In the records below, how many lines hold the string "mein"? Give only the number.

INPUT RECORDS:
----------------
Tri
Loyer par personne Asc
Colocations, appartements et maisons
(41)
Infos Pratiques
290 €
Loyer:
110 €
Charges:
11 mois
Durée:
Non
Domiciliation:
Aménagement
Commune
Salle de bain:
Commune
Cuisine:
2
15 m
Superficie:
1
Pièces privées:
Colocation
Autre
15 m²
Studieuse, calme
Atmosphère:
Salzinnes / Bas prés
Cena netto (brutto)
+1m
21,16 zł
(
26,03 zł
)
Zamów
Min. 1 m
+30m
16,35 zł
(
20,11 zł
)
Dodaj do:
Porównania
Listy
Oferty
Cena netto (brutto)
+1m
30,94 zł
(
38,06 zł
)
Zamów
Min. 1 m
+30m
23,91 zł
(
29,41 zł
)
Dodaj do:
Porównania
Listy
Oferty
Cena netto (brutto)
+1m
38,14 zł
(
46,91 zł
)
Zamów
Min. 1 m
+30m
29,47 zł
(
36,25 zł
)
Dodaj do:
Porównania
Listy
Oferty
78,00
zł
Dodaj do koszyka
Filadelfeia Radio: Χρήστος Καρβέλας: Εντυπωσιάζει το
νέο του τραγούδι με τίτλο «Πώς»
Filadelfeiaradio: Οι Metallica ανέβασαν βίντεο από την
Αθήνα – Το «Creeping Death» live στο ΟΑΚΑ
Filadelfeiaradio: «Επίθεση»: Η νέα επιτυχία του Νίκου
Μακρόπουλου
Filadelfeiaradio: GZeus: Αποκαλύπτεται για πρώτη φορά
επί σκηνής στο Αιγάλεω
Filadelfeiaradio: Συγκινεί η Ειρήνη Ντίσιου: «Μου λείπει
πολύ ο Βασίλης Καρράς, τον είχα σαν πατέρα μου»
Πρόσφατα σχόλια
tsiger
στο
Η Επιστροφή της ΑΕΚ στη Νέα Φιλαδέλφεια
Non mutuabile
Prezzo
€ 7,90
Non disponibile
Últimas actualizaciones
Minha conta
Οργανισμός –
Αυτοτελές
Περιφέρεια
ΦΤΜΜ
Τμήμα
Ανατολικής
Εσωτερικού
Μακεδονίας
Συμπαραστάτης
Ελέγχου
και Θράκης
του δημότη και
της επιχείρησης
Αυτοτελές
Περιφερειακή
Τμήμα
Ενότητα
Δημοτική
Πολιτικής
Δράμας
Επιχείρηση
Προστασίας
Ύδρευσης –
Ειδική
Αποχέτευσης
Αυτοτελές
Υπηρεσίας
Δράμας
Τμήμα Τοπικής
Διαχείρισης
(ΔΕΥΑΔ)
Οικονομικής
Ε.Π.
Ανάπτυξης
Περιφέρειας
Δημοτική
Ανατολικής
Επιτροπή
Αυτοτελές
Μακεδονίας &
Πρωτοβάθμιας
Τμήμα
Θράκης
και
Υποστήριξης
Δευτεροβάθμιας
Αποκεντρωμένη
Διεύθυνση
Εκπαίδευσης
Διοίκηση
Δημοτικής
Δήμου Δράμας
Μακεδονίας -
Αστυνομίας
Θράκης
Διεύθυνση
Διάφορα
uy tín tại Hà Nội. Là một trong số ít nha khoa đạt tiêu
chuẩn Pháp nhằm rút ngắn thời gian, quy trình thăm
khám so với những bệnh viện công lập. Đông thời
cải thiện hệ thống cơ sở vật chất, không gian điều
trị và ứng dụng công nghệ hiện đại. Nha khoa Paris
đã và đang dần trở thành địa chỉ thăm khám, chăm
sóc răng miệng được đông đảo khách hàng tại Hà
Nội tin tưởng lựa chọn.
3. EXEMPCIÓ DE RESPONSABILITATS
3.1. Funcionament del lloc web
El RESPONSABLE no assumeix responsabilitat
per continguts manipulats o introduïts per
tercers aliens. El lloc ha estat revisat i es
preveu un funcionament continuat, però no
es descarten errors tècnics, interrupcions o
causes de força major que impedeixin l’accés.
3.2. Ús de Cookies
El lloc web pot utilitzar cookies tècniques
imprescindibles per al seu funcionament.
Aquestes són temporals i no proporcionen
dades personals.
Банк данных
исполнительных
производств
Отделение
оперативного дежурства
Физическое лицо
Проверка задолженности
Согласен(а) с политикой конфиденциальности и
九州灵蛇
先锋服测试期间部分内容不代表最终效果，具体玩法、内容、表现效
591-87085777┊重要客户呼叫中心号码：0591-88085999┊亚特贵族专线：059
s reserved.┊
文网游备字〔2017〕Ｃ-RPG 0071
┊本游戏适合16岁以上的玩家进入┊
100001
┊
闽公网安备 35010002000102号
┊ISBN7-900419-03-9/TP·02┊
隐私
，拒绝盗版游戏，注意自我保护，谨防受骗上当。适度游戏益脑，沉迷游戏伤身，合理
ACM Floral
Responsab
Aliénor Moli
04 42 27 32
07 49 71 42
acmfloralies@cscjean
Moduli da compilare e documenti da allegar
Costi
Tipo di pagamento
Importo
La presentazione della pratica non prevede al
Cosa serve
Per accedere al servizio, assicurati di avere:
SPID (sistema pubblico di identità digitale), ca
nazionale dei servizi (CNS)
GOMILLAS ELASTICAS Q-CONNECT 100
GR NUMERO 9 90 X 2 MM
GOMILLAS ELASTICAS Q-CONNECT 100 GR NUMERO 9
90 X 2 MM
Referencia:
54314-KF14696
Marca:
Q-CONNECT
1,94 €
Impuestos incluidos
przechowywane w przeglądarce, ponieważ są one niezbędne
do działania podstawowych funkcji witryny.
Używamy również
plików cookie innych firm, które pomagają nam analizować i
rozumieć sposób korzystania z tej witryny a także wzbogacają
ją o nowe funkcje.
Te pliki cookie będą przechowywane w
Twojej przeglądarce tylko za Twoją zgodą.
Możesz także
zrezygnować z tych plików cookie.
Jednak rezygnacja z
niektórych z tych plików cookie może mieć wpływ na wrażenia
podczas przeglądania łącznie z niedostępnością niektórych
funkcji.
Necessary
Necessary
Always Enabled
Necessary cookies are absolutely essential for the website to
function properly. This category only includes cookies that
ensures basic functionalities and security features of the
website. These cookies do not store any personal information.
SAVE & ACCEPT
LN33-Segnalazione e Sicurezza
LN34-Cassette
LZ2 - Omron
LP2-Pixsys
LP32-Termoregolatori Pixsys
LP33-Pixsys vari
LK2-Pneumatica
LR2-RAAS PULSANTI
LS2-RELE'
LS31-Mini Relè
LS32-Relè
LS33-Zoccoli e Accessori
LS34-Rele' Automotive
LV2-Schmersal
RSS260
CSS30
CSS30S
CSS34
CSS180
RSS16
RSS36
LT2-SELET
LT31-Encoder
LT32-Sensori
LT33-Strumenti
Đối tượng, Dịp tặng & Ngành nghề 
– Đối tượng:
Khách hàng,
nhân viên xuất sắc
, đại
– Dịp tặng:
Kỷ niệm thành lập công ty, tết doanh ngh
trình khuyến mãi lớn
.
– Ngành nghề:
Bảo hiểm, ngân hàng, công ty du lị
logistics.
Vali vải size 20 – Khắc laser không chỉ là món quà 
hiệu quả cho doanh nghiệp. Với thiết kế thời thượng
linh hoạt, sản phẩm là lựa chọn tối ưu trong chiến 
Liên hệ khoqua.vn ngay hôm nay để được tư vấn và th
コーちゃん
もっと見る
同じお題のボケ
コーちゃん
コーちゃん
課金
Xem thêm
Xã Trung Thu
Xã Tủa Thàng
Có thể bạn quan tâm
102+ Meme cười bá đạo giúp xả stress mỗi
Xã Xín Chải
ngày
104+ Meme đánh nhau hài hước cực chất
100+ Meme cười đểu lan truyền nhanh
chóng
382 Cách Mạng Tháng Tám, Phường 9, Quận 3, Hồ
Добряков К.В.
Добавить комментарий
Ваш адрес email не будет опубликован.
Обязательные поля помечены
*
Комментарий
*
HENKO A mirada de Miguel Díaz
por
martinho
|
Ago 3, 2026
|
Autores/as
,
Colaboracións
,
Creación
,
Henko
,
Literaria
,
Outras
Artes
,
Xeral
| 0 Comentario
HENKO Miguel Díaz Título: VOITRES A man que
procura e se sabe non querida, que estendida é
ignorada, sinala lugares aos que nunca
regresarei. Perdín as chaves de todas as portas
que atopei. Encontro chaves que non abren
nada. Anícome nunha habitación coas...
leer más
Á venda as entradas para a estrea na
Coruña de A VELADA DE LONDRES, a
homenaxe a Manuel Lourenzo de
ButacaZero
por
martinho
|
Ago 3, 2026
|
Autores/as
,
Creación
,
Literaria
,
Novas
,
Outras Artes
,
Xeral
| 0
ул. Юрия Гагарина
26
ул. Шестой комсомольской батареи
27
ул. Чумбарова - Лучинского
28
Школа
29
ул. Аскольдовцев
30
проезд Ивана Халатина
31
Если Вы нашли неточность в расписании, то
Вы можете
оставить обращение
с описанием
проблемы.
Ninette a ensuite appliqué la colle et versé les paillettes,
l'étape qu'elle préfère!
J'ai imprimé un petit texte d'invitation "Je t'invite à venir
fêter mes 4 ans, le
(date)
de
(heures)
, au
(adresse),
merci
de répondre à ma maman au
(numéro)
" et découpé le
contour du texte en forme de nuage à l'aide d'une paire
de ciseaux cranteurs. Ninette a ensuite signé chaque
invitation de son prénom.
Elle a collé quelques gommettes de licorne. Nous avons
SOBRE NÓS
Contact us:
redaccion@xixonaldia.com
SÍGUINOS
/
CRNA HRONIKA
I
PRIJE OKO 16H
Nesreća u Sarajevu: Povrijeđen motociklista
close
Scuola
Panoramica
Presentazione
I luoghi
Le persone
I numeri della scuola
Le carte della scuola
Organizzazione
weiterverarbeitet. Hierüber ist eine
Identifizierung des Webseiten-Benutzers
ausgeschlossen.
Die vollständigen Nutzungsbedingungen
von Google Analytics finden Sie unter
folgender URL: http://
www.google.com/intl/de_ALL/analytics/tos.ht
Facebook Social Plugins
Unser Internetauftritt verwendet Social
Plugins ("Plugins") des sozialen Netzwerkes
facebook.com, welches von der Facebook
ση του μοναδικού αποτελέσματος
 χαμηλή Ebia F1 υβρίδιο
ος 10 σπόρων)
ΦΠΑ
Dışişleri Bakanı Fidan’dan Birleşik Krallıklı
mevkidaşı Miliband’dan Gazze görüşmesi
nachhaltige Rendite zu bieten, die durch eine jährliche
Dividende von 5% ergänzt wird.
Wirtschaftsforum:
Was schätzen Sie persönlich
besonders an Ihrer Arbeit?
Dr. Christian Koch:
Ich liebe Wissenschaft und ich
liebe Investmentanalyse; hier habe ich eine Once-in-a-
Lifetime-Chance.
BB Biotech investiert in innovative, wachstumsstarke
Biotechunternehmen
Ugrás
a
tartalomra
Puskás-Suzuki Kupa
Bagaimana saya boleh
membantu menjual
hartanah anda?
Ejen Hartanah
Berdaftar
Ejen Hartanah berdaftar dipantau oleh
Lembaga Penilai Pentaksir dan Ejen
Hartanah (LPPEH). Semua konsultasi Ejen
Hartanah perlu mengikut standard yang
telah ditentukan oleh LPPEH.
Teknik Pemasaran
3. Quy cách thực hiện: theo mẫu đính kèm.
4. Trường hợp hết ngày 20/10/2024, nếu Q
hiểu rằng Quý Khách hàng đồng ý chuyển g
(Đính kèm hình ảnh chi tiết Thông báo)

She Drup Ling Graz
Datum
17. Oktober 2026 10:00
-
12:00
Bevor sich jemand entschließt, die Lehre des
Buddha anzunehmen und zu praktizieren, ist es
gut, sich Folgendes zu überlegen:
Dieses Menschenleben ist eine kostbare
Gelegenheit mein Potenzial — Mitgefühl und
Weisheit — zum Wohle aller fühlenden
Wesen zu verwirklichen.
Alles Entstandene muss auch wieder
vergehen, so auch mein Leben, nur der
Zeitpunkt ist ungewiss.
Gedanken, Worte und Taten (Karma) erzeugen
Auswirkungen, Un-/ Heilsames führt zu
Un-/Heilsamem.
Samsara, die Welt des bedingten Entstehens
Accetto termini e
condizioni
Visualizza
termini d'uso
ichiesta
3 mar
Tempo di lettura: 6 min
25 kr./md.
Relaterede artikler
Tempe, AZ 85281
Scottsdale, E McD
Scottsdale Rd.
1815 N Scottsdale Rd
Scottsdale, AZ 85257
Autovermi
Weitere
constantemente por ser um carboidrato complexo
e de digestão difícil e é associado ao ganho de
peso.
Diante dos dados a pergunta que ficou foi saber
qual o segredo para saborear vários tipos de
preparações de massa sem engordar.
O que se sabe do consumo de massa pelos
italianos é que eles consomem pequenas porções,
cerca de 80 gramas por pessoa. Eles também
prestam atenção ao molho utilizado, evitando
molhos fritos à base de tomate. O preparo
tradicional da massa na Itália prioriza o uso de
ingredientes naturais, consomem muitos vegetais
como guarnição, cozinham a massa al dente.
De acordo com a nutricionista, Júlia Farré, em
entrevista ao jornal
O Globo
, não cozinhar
----------------
RESPONSE AREA:
2